Oceankind confirmed to TechCrunch that Southworth resources it and supports its executive director in leading the organization, but spokeswoman Nina Lagpacan did not respond to questions about the ultimate source of its funding. She provided TechCrunch with this statement, “Oceankind is not seeking visibility or conducting media interviews at this time.”
This lack of transparency worries some philanthropy experts. “Is it appropriate to put this kind of research in the hands of billionaires so that they are the financial drivers?” asks Stephen Gardiner, professor of philosophy at the University of Washington and author of A Perfect Moral Storm: The ethical tragedy of climate change. “I wonder what kinds of accountability are in place, what kinds of power they could exercise over what gets done and how.”
Page and his family are said to have spent much of the pandemic in Fiji. Last year, Page was granted residency in New Zealand, where one of his eVTOL startups, Wisk Aero, recently completed flight tests.
“I don’t know anything about Larry Page’s preferences,” Gardiner says. “But if he’s in favor of some kinds of ocean interference but against others, that could influence the research agenda in ways that you might not see if the projects were run by national science foundations or other institutions with more responsibility and political legitimacy. ”

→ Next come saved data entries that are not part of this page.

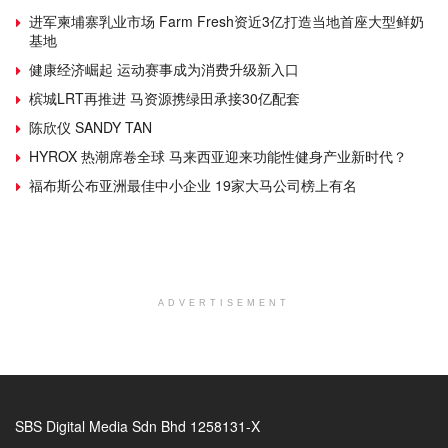
进军柬埔寨乳业市场 Farm Fresh资近3亿打造当地首座大型鲜奶
基地
健康经济崛起 运动赛事成为消费升级新入口
槟城LRT再推进 马资源携绿田承接30亿配套
陈欣仪 SANDY TAN
HYROX 热潮席卷全球 马来西亚迎来功能性健身产业新时代？
福布斯公布亚洲最佳中小企业 19家大马公司榜上有名
ADVERTISEMENT
SBS Digital Media Sdn Bhd 1258131-X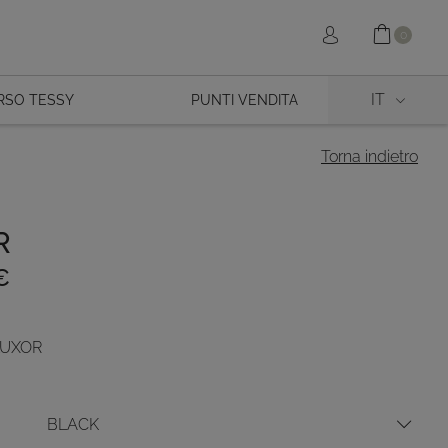
Shopp
Sign in
0
IT
RSO TESSY
PUNTI VENDITA
Torna indietro
R
€
 LUXOR
BLACK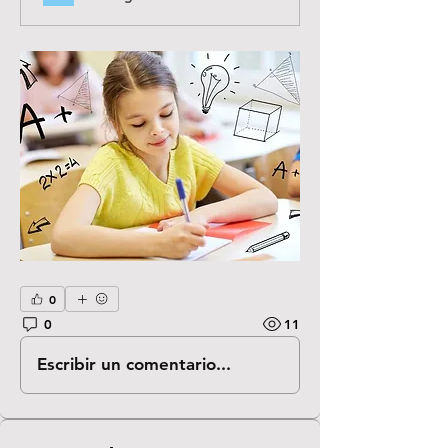
0
0
11
Escribir un comentario...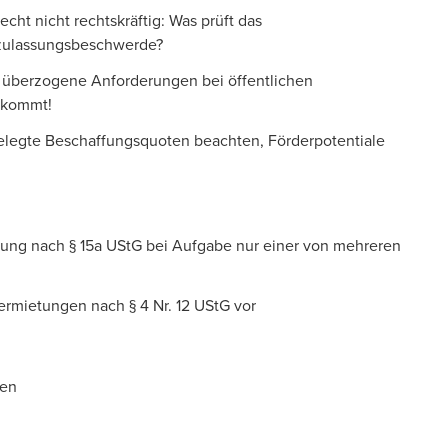
t nicht rechtskräftig: Was prüft das
zulassungsbeschwerde?
t überzogene Anforderungen bei öffentlichen
y kommt!
elegte Beschaffungsquoten beachten, Förderpotentiale
ung nach § 15a UStG bei Aufgabe nur einer von mehreren
rmietungen nach § 4 Nr. 12 UStG vor
gen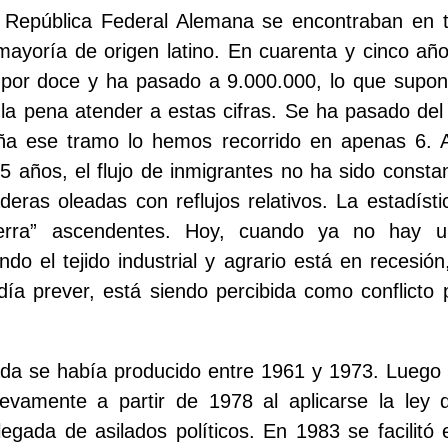
 República Federal Alemana se encontraban en 
 mayoría de origen latino. En cuarenta y cinco año
o por doce y ha pasado a 9.000.000, lo que supo
 la pena atender a estas cifras. Se ha pasado de
a ese tramo lo hemos recorrido en apenas 6. A
5 años, el flujo de inmigrantes no ha sido consta
deras oleadas con reflujos relativos. La estadísti
ierra” ascendentes. Hoy, cuando ya no hay 
ndo el tejido industrial y agrario está en recesión
ía prever, está siendo percibida como conflicto
ada se había producido entre 1961 y 1973. Luego 
evamente a partir de 1978 al aplicarse la ley 
llegada de asilados políticos. En 1983 se facilitó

On the other hand, Oceankind seems to empower valuable initiatives that might otherwise languish. In 2021, Oceankind donated $100,000 to SkyTruth, a nonprofit environmental monitoring organization that uses remote sensing data to identify and monitor threats to the planet’s natural resources. The funds were to help him operationalize a system called Azure that traces oil slicks back to individual vessels at sea.
In its first year of operation, Cerulean positively identified 187 vessels responsible for deliberate oil slicks, using satellite data, machine learning and human experts. “I’m confident the project would have happened anyway because it’s a great idea,” said John Amos, president of SkyTruth. “But it’s hard to say if we would have executed this great idea so convincingly if we hadn’t had the support of Oceankind.”
Amos hopes Oceankind will continue to support Cerulean as SkyTruth expands its oil slick tracking, possibly globally. And now it looks like the billionaires behind her won’t be hiding under the waves anymore.